__Assignment__.
Print the data below again in full, exactly as it stands, with no images.

__Data supplied__.

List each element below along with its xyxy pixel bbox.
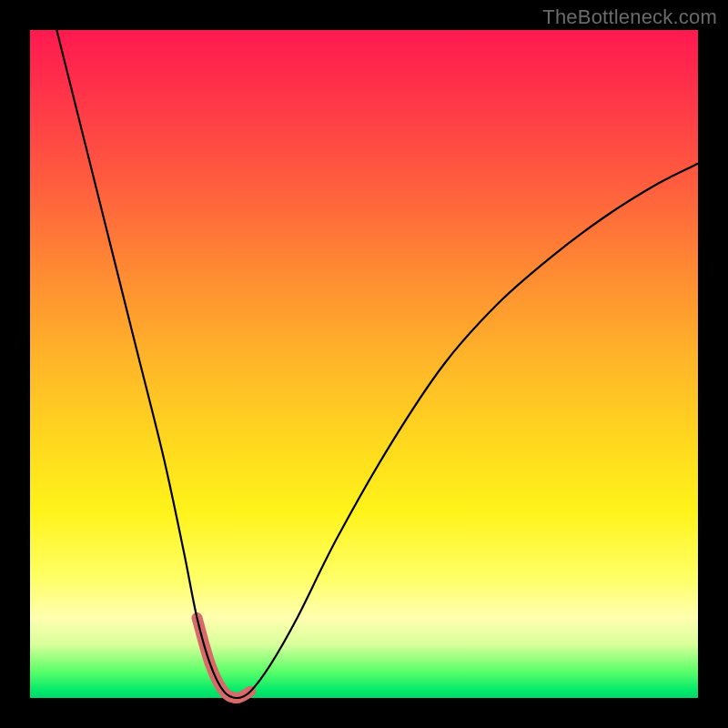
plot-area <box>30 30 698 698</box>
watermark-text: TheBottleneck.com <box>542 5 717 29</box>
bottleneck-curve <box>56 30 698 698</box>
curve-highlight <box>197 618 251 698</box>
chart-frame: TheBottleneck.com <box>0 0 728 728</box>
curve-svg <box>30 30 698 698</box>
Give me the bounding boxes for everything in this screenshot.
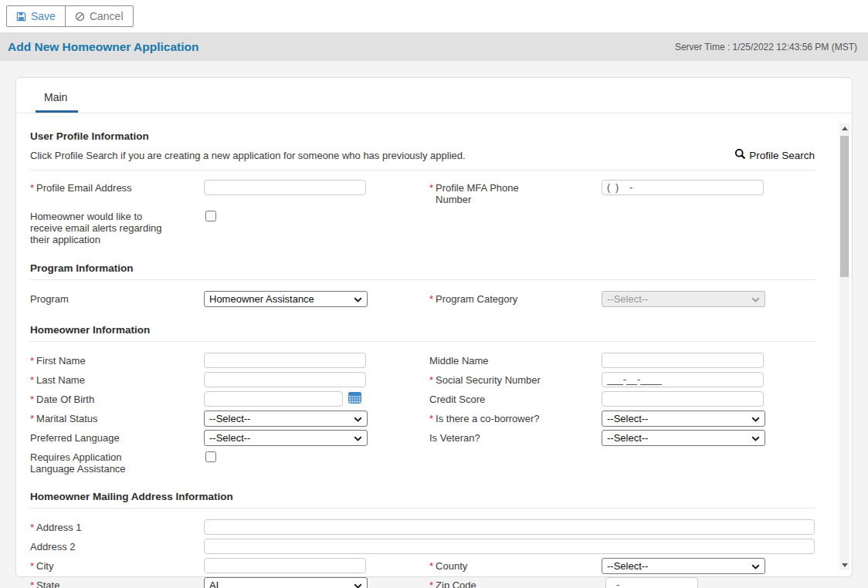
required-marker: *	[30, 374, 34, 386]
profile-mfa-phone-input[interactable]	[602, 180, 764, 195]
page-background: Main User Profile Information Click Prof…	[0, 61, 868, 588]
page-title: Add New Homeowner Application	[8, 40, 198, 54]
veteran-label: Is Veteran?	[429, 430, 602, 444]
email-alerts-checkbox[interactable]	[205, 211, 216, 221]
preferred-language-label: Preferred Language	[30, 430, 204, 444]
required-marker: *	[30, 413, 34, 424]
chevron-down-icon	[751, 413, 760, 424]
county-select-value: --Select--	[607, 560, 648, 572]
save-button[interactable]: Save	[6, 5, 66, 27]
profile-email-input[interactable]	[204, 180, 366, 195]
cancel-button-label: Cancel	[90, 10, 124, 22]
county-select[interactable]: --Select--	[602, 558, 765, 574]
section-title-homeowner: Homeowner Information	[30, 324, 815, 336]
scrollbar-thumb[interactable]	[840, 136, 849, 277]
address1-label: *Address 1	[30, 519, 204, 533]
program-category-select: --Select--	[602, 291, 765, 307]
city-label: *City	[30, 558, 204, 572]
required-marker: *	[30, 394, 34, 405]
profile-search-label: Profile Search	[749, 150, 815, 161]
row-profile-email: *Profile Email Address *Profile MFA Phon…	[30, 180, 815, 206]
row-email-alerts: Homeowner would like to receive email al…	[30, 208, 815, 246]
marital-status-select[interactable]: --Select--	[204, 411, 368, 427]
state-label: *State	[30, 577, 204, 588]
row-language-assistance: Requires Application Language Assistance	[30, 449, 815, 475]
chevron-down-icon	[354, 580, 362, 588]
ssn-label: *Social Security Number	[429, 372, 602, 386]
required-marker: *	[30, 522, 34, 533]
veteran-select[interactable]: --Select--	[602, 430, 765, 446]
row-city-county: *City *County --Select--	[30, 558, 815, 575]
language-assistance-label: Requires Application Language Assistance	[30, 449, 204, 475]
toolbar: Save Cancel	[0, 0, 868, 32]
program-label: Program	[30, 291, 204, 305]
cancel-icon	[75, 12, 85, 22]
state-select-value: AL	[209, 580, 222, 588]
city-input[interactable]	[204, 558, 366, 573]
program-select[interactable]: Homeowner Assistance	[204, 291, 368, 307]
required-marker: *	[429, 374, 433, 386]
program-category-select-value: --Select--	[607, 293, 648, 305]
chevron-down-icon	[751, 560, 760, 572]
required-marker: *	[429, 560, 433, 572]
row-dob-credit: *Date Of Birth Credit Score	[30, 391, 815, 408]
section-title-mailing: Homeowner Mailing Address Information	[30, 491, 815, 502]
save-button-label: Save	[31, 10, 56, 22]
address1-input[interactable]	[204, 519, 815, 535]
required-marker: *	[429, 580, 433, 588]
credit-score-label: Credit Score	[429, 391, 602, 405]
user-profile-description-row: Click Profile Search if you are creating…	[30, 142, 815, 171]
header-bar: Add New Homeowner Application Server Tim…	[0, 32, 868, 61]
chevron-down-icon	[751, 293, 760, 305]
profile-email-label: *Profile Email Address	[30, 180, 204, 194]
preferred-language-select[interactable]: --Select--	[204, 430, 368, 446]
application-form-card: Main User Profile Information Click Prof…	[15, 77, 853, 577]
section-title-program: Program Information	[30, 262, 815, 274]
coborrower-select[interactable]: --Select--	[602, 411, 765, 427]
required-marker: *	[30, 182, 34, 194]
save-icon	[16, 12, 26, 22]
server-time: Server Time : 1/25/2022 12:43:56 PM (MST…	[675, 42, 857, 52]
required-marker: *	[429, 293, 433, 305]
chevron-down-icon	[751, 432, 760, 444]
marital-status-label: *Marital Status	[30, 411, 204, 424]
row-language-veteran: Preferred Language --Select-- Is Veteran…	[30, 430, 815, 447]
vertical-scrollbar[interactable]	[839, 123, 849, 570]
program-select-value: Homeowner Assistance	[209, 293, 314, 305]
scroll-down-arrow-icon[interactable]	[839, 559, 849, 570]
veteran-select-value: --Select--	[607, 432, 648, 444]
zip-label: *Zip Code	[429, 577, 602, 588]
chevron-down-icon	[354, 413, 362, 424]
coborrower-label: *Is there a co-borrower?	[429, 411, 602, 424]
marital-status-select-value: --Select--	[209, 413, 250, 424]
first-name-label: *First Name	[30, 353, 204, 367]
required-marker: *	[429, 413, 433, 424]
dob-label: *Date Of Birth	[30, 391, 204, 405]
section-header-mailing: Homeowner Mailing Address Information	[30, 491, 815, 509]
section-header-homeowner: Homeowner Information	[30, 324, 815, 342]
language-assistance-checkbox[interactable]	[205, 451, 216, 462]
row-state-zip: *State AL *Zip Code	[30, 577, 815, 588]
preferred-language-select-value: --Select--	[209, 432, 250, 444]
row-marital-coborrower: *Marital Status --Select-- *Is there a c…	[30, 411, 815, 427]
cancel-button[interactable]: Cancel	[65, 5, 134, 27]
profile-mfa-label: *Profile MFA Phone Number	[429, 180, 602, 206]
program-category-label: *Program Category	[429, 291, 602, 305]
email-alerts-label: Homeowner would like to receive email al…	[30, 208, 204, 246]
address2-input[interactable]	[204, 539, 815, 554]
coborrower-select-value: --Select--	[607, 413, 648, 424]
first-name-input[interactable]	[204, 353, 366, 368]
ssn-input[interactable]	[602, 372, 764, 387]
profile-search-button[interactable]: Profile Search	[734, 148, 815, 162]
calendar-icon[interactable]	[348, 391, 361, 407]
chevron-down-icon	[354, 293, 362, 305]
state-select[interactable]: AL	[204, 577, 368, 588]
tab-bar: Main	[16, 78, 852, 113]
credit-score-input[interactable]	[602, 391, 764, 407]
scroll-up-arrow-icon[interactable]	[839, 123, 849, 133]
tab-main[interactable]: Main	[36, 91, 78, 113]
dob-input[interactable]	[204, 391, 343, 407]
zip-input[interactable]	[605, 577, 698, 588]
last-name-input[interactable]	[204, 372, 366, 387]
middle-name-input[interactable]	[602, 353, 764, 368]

__Response box__.
List each element below along with its xyxy pixel bbox.
plot-area <box>30 30 698 698</box>
watermark-text: TheBottleneck.com <box>542 5 717 29</box>
bottleneck-curve <box>56 30 698 698</box>
curve-highlight <box>197 618 251 698</box>
chart-frame: TheBottleneck.com <box>0 0 728 728</box>
curve-svg <box>30 30 698 698</box>
Give me the bounding boxes for everything in this screenshot.
required-marker: *	[30, 374, 34, 386]
profile-mfa-phone-input[interactable]	[602, 180, 764, 195]
page-background: Main User Profile Information Click Prof…	[0, 61, 868, 588]
page-title: Add New Homeowner Application	[8, 40, 198, 54]
veteran-label: Is Veteran?	[429, 430, 602, 444]
email-alerts-checkbox[interactable]	[205, 211, 216, 221]
preferred-language-label: Preferred Language	[30, 430, 204, 444]
required-marker: *	[30, 413, 34, 424]
chevron-down-icon	[751, 413, 760, 424]
county-select-value: --Select--	[607, 560, 648, 572]
save-button[interactable]: Save	[6, 5, 66, 27]
profile-email-input[interactable]	[204, 180, 366, 195]
cancel-button-label: Cancel	[90, 10, 124, 22]
county-select[interactable]: --Select--	[602, 558, 765, 574]
section-title-homeowner: Homeowner Information	[30, 324, 815, 336]
scrollbar-thumb[interactable]	[840, 136, 849, 277]
address1-label: *Address 1	[30, 519, 204, 533]
program-category-select: --Select--	[602, 291, 765, 307]
city-label: *City	[30, 558, 204, 572]
required-marker: *	[30, 394, 34, 405]
profile-search-label: Profile Search	[749, 150, 815, 161]
row-profile-email: *Profile Email Address *Profile MFA Phon…	[30, 180, 815, 206]
row-email-alerts: Homeowner would like to receive email al…	[30, 208, 815, 246]
marital-status-select[interactable]: --Select--	[204, 411, 368, 427]
state-label: *State	[30, 577, 204, 588]
row-language-assistance: Requires Application Language Assistance	[30, 449, 815, 475]
chevron-down-icon	[354, 580, 362, 588]
ssn-label: *Social Security Number	[429, 372, 602, 386]
required-marker: *	[30, 522, 34, 533]
veteran-select[interactable]: --Select--	[602, 430, 765, 446]
row-city-county: *City *County --Select--	[30, 558, 815, 575]
language-assistance-label: Requires Application Language Assistance	[30, 449, 204, 475]
toolbar: Save Cancel	[0, 0, 868, 32]
program-label: Program	[30, 291, 204, 305]
cancel-icon	[75, 12, 85, 22]
state-select-value: AL	[209, 580, 222, 588]
city-input[interactable]	[204, 558, 366, 573]
program-select[interactable]: Homeowner Assistance	[204, 291, 368, 307]
required-marker: *	[429, 374, 433, 386]
program-category-select-value: --Select--	[607, 293, 648, 305]
chevron-down-icon	[751, 560, 760, 572]
required-marker: *	[429, 560, 433, 572]
row-dob-credit: *Date Of Birth Credit Score	[30, 391, 815, 408]
section-title-mailing: Homeowner Mailing Address Information	[30, 491, 815, 502]
save-button-label: Save	[31, 10, 56, 22]
address1-input[interactable]	[204, 519, 815, 535]
required-marker: *	[429, 580, 433, 588]
credit-score-label: Credit Score	[429, 391, 602, 405]
user-profile-description-row: Click Profile Search if you are creating…	[30, 142, 815, 171]
header-bar: Add New Homeowner Application Server Tim…	[0, 32, 868, 61]
chevron-down-icon	[751, 293, 760, 305]
profile-email-label: *Profile Email Address	[30, 180, 204, 194]
preferred-language-select[interactable]: --Select--	[204, 430, 368, 446]
application-form-card: Main User Profile Information Click Prof…	[15, 77, 853, 577]
section-title-program: Program Information	[30, 262, 815, 274]
coborrower-select[interactable]: --Select--	[602, 411, 765, 427]
required-marker: *	[30, 182, 34, 194]
save-icon	[16, 12, 26, 22]
server-time: Server Time : 1/25/2022 12:43:56 PM (MST…	[675, 42, 857, 52]
required-marker: *	[429, 293, 433, 305]
chevron-down-icon	[751, 432, 760, 444]
marital-status-label: *Marital Status	[30, 411, 204, 424]
row-language-veteran: Preferred Language --Select-- Is Veteran…	[30, 430, 815, 447]
vertical-scrollbar[interactable]	[839, 123, 849, 570]
program-select-value: Homeowner Assistance	[209, 293, 314, 305]
scroll-down-arrow-icon[interactable]	[839, 559, 849, 570]
veteran-select-value: --Select--	[607, 432, 648, 444]
zip-label: *Zip Code	[429, 577, 602, 588]
chevron-down-icon	[354, 413, 362, 424]
coborrower-label: *Is there a co-borrower?	[429, 411, 602, 424]
marital-status-select-value: --Select--	[209, 413, 250, 424]
first-name-label: *First Name	[30, 353, 204, 367]
required-marker: *	[429, 413, 433, 424]
dob-label: *Date Of Birth	[30, 391, 204, 405]
section-header-mailing: Homeowner Mailing Address Information	[30, 491, 815, 509]
section-header-homeowner: Homeowner Information	[30, 324, 815, 342]
language-assistance-checkbox[interactable]	[205, 451, 216, 462]
row-state-zip: *State AL *Zip Code	[30, 577, 815, 588]
preferred-language-select-value: --Select--	[209, 432, 250, 444]
row-marital-coborrower: *Marital Status --Select-- *Is there a c…	[30, 411, 815, 427]
cancel-button[interactable]: Cancel	[65, 5, 134, 27]
profile-mfa-label: *Profile MFA Phone Number	[429, 180, 602, 206]
program-category-label: *Program Category	[429, 291, 602, 305]
email-alerts-label: Homeowner would like to receive email al…	[30, 208, 204, 246]
address2-input[interactable]	[204, 539, 815, 554]
coborrower-select-value: --Select--	[607, 413, 648, 424]
first-name-input[interactable]	[204, 353, 366, 368]
ssn-input[interactable]	[602, 372, 764, 387]
profile-search-button[interactable]: Profile Search	[734, 148, 815, 162]
calendar-icon[interactable]	[348, 391, 361, 407]
chevron-down-icon	[354, 293, 362, 305]
state-select[interactable]: AL	[204, 577, 368, 588]
tab-bar: Main	[16, 78, 852, 113]
credit-score-input[interactable]	[602, 391, 764, 407]
scroll-up-arrow-icon[interactable]	[839, 123, 849, 133]
tab-main[interactable]: Main	[36, 91, 78, 113]
dob-input[interactable]	[204, 391, 343, 407]
zip-input[interactable]	[605, 577, 698, 588]
last-name-input[interactable]	[204, 372, 366, 387]
middle-name-input[interactable]	[602, 353, 764, 368]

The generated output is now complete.